(Problem description): Drop the images, then output the listing exactly.

+++

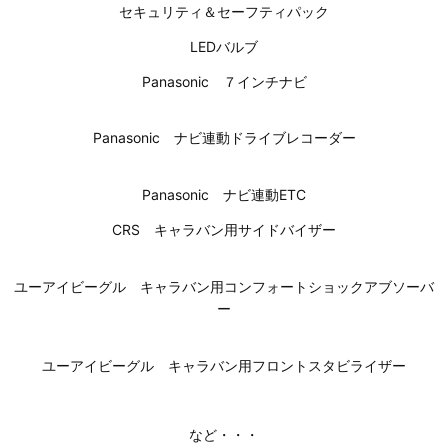
セキュリティ＆セーフティパック
LEDバルブ
Panasonic ７インチナビ
Panasonic ナビ連動ドライブレコーダー
Panasonic ナビ連動ETC
CRS キャラバン用サイドバイザー
ユーアイビーグル キャラバン用コンフォートショックアブソーバ
ー
ユーアイビーグル キャラバン用フロントスタビライザー
など・・・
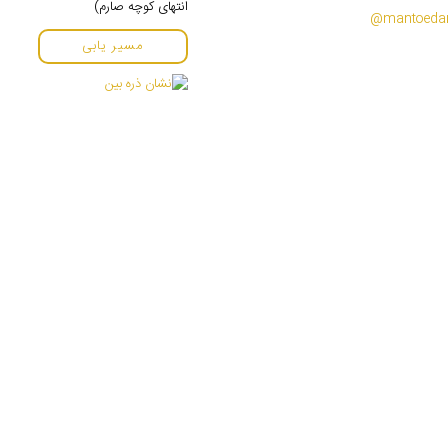
انتهای کوچه صارم)
مسیر یابی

+++

(Result of the exercise):
セキュリティ＆セーフティパック
LEDバルブ
Panasonic ７インチナビ
Panasonic ナビ連動ドライブレコーダー
Panasonic ナビ連動ETC
CRS キャラバン用サイドバイザー
ユーアイビーグル キャラバン用コンフォートショックアブソーバ
ー
ユーアイビーグル キャラバン用フロントスタビライザー
など・・・
انتهای کوچه صارم)
مسیر یابی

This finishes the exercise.